Go here for the details on the Kaggle competition
Data profiling contained in a separate notebook ("SanFranCrime.ipynb")
In [1]:
sc
Out[1]:
In [7]:
sc.setLogLevel('INFO')
In [6]:
parqFileName = '/Users/bill.walrond/Documents/dsprj/data/SanFranCrime/train.pqt'
sfc_train = sqlContext.read.parquet(parqFileName)
print sfc_train.count()
print sfc_train.printSchema()
# sfc_train = sfc_train.cache()
In [7]:
from pyspark.ml import Pipeline
from pyspark.ml.classification import GBTClassifier
from pyspark.ml.feature import StringIndexer, VectorIndexer
from pyspark.ml.evaluation import MulticlassClassificationEvaluator
import numpy as np
From the profiling results, the most frequent category of crime by far is "LARCENY/THEFT". We can set our baseline prediction to assume every crime is LARCENY/THEFT regardless of the actual category or any of the other attributes. Then, evaluate how accurate our baseline preditions are. Later, we will compare how much better/worse the machine learning methods are compared to this baseline.
For now, we're going to start with Precision-Recall for our evaluation framework. Later, we may consider additional evaluation metrics (e.g. AUC).
In [8]:
# Index labels, adding metadata to the label column.
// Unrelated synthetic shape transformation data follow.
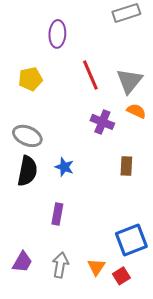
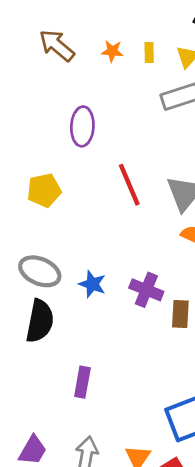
purple cross: (102, 122) -> (146, 290), moved
blue star: (64, 167) -> (92, 284), moved

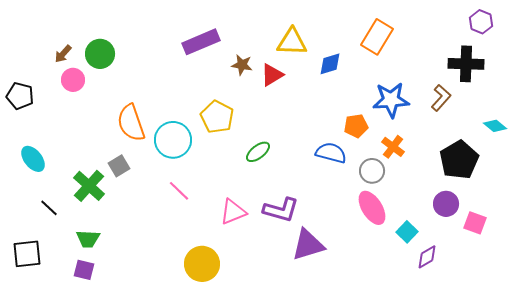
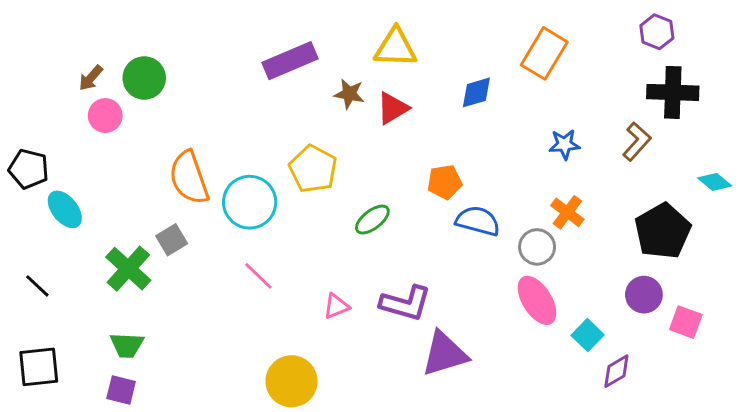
purple hexagon: (481, 22) -> (657, 32), moved
yellow triangle: (292, 42) -> (395, 48), moved
black pentagon: (20, 96) -> (29, 169), moved
blue star: (391, 100) -> (564, 144), size x0.6
orange pentagon: (356, 126) -> (445, 182), moved
cyan ellipse: (33, 159) -> (65, 209), moved
black line: (49, 208) -> (37, 286), moved
pink triangle: (233, 212) -> (336, 306), size x0.7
# Fit on whole dataset to include all labels in index.
labelIndexer = StringIndexer(inputCol="Category", outputCol="indexedLabel").fit(sfc_train)
sfc_train_t = labelIndexer.transform(sfc_train)
# sfc_train_t = sfc_train_t.cache()
# baseline_preds = sfc_train_t.selectExpr('indexedLabel as prediction', 'double(0) as label')
baseline_preds = sfc_train_t.selectExpr('indexedLabel as label', 'double(0) as prediction')
baseline_preds = baseline_preds.cache()
evaluator = MulticlassClassificationEvaluator(predictionCol='prediction')
evaluator.evaluate(baseline_preds)
print 'Precision: {:08.6f}'.format(evaluator.evaluate(baseline_preds, {evaluator.metricName: 'precision'}))
print 'Recall: {:08.6f}'.format(evaluator.evaluate(baseline_preds, {evaluator.metricName: 'recall'}))
This is the multi-class version of the metric. Each observation is in one class and for each observation, you submit a predicted probability for each class. The metric is negative the log likelihood of the model that says each test observation is chosen independently from a distribution that places the submitted probability mass on the corresponding class, for each observation.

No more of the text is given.